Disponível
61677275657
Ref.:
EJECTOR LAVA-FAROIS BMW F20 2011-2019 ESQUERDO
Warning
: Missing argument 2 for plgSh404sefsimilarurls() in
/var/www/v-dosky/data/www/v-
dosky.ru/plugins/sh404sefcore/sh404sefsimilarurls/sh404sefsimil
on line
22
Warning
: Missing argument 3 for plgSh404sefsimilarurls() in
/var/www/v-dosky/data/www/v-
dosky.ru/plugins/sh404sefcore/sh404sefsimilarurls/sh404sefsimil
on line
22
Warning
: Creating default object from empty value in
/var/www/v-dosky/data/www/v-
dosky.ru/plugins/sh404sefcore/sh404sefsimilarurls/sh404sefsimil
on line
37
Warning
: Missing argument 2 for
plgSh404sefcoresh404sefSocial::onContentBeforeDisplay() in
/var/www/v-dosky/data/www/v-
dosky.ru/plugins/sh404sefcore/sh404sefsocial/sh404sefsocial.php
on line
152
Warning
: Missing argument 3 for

==

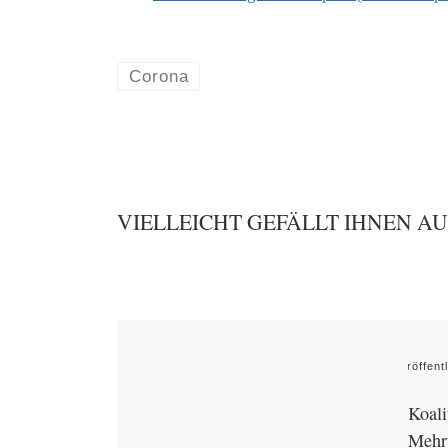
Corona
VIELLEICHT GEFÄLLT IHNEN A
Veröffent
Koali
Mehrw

--

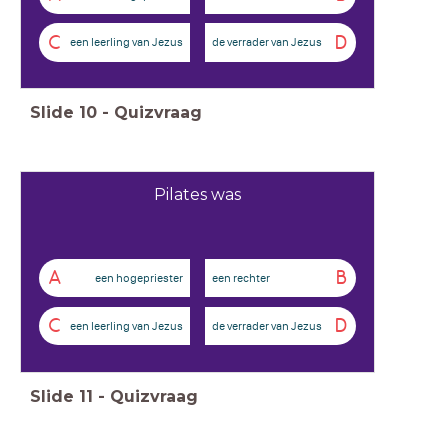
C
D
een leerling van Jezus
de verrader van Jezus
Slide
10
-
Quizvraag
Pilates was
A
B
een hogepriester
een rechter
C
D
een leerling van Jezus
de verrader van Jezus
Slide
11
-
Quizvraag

▶ **TASK INSTRUCTIONS**:
Take from the entries every line that has the string "Missing".

▶ **ANSWER BOX**:
: Missing argument 2 for plgSh404sefsimilarurls() in
: Missing argument 3 for plgSh404sefsimilarurls() in
: Missing argument 2 for
: Missing argument 3 for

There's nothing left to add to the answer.